*WHAT IS BEING ASKED:* Counting only the lines below that contain the word "CHEVROLET", what is the total? Give it with no other words.
[[ DATA SECTION, beginning ]]
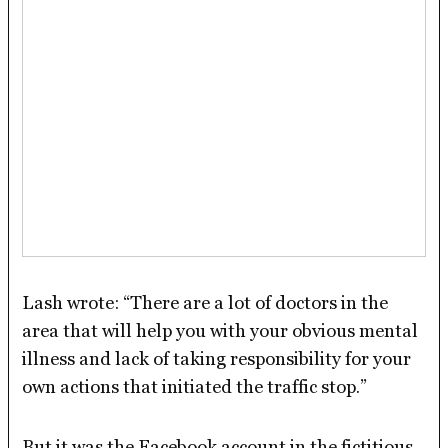
Lash wrote: “There are a lot of doctors in the
area that will help you with your obvious mental
illness and lack of taking responsibility for your
own actions that initiated the traffic stop.”
But it was the Facebook account in the fictitious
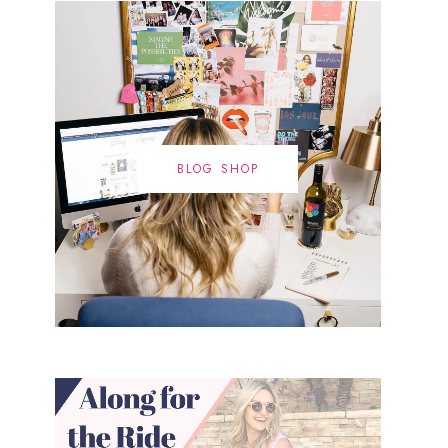
BLOG SHOP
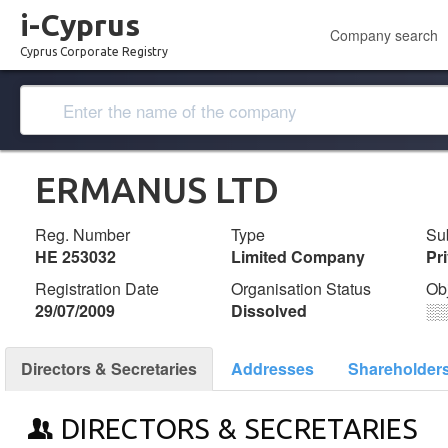
i-Cyprus
Company search
Cyprus Corporate Registry
ERMANUS LTD
Reg. Number
Type
Su
ΗΕ 253032
Limited Company
Pr
Registration Date
Organisation Status
Ob
29/07/2009
Dissolved
░
Directors & Secretaries
Addresses
Shareholder
DIRECTORS & SECRETARIES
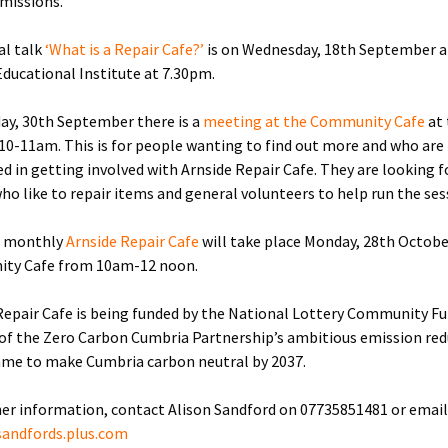
missions.
al talk
‘What is a Repair Cafe?’
is on Wednesday, 18th September a
Educational Institute at 7.30pm.
y, 30th September there is a
meeting at the Community Cafe
at
 10-11am. This is for people wanting to find out more and who are
ed in getting involved with Arnside Repair Cafe. They are looking f
ho like to repair items and general volunteers to help run the ses
t monthly
Arnside Repair Cafe
will take place Monday, 28th Octobe
ty Cafe from 10am-12 noon.
Repair Cafe is being funded by the National Lottery Community F
 of the Zero Carbon Cumbria Partnership’s ambitious emission re
me to make Cumbria carbon neutral by 2037.
her information, contact Alison Sandford on 07735851481 or email
sandfords.plus.com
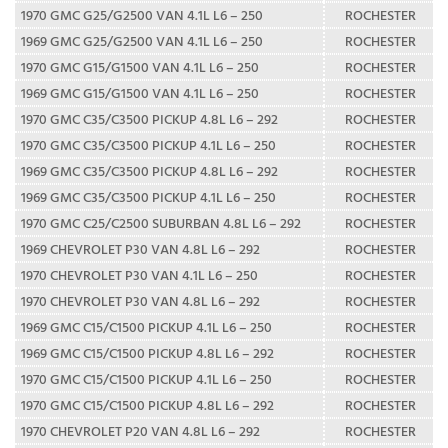
1970 GMC G25/G2500 VAN 4.1L L6 – 250
ROCHESTER
1969 GMC G25/G2500 VAN 4.1L L6 – 250
ROCHESTER
1970 GMC G15/G1500 VAN 4.1L L6 – 250
ROCHESTER
1969 GMC G15/G1500 VAN 4.1L L6 – 250
ROCHESTER
1970 GMC C35/C3500 PICKUP 4.8L L6 – 292
ROCHESTER
1970 GMC C35/C3500 PICKUP 4.1L L6 – 250
ROCHESTER
1969 GMC C35/C3500 PICKUP 4.8L L6 – 292
ROCHESTER
1969 GMC C35/C3500 PICKUP 4.1L L6 – 250
ROCHESTER
1970 GMC C25/C2500 SUBURBAN 4.8L L6 – 292
ROCHESTER
1969 CHEVROLET P30 VAN 4.8L L6 – 292
ROCHESTER
1970 CHEVROLET P30 VAN 4.1L L6 – 250
ROCHESTER
1970 CHEVROLET P30 VAN 4.8L L6 – 292
ROCHESTER
1969 GMC C15/C1500 PICKUP 4.1L L6 – 250
ROCHESTER
1969 GMC C15/C1500 PICKUP 4.8L L6 – 292
ROCHESTER
1970 GMC C15/C1500 PICKUP 4.1L L6 – 250
ROCHESTER
1970 GMC C15/C1500 PICKUP 4.8L L6 – 292
ROCHESTER
1970 CHEVROLET P20 VAN 4.8L L6 – 292
ROCHESTER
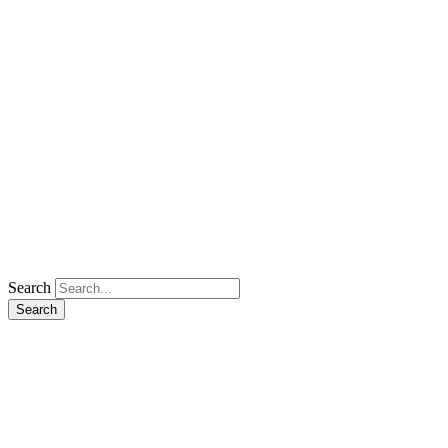
Search
Search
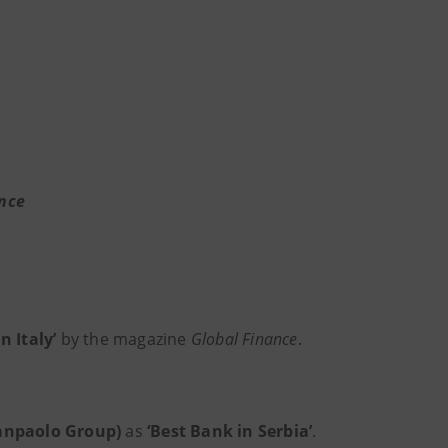
nce
n Italy’
by the magazine
Global Finance
.
Sanpaolo Group)
as
‘Best Bank in Serbia’
.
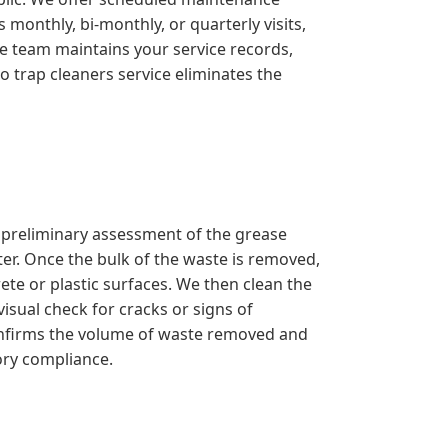
monthly, bi-monthly, or quarterly visits,
ve team maintains your service records,
o trap cleaners service eliminates the
a preliminary assessment of the grease
er. Once the bulk of the waste is removed,
ete or plastic surfaces. We then clean the
isual check for cracks or signs of
confirms the volume of waste removed and
ory compliance.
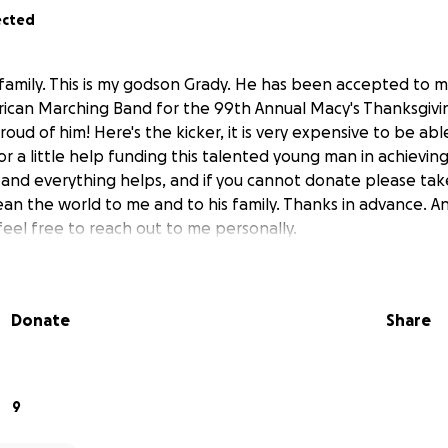
ected
 family. This is my godson Grady. He has been accepted to 
ican Marching Band for the 99th Annual Macy's Thanksgivin
oud of him! Here's the kicker, it is very expensive to be able t
for a little help funding this talented young man in achievin
g and everything helps, and if you cannot donate please t
ean the world to me and to his family. Thanks in advance. 
feel free to reach out to me personally.
Donate
Share
9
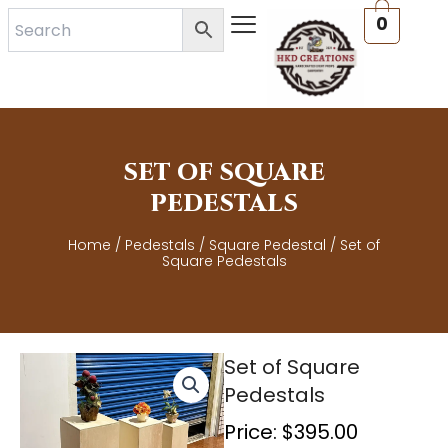
Skip
0
to
content
SET OF SQUARE
PEDESTALS
Home
/
Pedestals
/
Square Pedestal
/ Set of
Square Pedestals
Set of Square
Pedestals
Price:
$
395.00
[[ DATA SECTION, end ]]
*RESPONSE AREA:* 4